Der Rest vom Mond herunter. Sagen wir: Schrödingers Rinne. Oder Rille. Da ist noch keiner von ihnen. Da kommt so schnell auch keiner hin. Da hätten sie auch noch ein Stück zu laufen vom mare cognitum; mit ihren Rückstartgestellen und Flaggen, den Familienfotos und den in den Staub geritzten Initialen.

So ist man unter sich. Die bestürzende, fast mit Händen zu greifende absolute Schwärze des Taghimmels, der Luft, die plötzlich gleißende Helligkeit einer unerbittlichen Sonne, das Gefühl, in die Kindheit zurückversetzt zu sein beim Springen, beim Schweben, beim Weichfallen unter den Bedingungen verminderter Schwerkraft: Alles ist abgelegt unter die Bestände alltäglichen Verstehens und Hantierens. Intakt sind die Versorgungssysteme. Zu hören im Druckanzug das Zischen des Sauerstoffs und das unablässige Surren des zirkulierenden Kühlwassers. Nur die Stimmen der Bodenkontrolle sind verstummt. Die Funkverbindungen erloschen. So weit, so gut. Feiner grauer Staub, Steine, Krater. Ein Schlachtfeld. Auch das ist wie immer. In diesem Moment, da, von Rauchschwaden fast ganz verdeckt, am Horizont der Planet aufgeht. Zu erkennen von hier aus nur die südliche Polkappe mit den hineinragenden Kaps der beiden Kontinente, im Norden. Versteht sich.

Wenden wir uns ab. Alles ist gesagt. Getan. Es ist alles aufgegeben. Das ist nichts Neues. Das ist erledigt. Das war von Anfang an erledigt. Nie haben wir etwas anderes erwartet, als die Städte brannten. Nie etwas anderes, als daß sie wieder brennen würden. Wir klopften den Mörtel von den Ziegeln. Wir trugen sie zu den Sammelstellen und nahmen das Metall dafür entgegen. Das Metall, erinnert euch! und wie es sich anfühlte. Das Papier. Sein Glanz, seine Glätte, seine Festigkeit, die Farben, die Bilder drauf. Sein verheißungsvoller Duft. Das Geräusch, das es zwischen den Fingern machte. Ein Pergament, eine Urkunde jeder Schein. Und Kartoffeln gleich kiloweise, hatte man nur davon! Brot, Tabak, nahezu alles ließ sich dagegen eintauschen. Verstehe, wer will.

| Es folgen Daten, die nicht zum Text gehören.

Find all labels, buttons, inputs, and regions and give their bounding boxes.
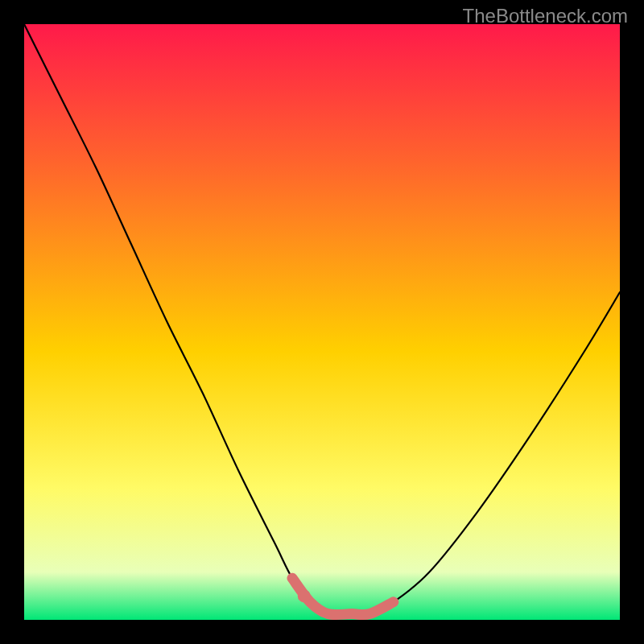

Beim Metzger in der Frühe der Herr Schreie. Oder Schreit. Ein Bein war ihm zu kurz. Und mit jedem Schritt tauchte sein Kopf hinter seinen frischen Auslagen auf und wieder ab. Darauf, daß ihm der hohe orthopädische Stiefel am Fuß von Geburt an gewachsen war, bestand der Vater. An seinem Kittel herum knöpfte Schreit, als fröre ihn. Er trennte das verlangte Viertel vom Gehackten und wog es mit seinen Gewichten aus. Er rollte die Ware mit der Linken in ein Stück Butterbrotpapier. Aus Daumen und Zeigefinger der Rechten formte er einen Kreis: Nicht wahr? Die Kälte in der Frühe! Das Säckl: Ganz klein! Er lachte.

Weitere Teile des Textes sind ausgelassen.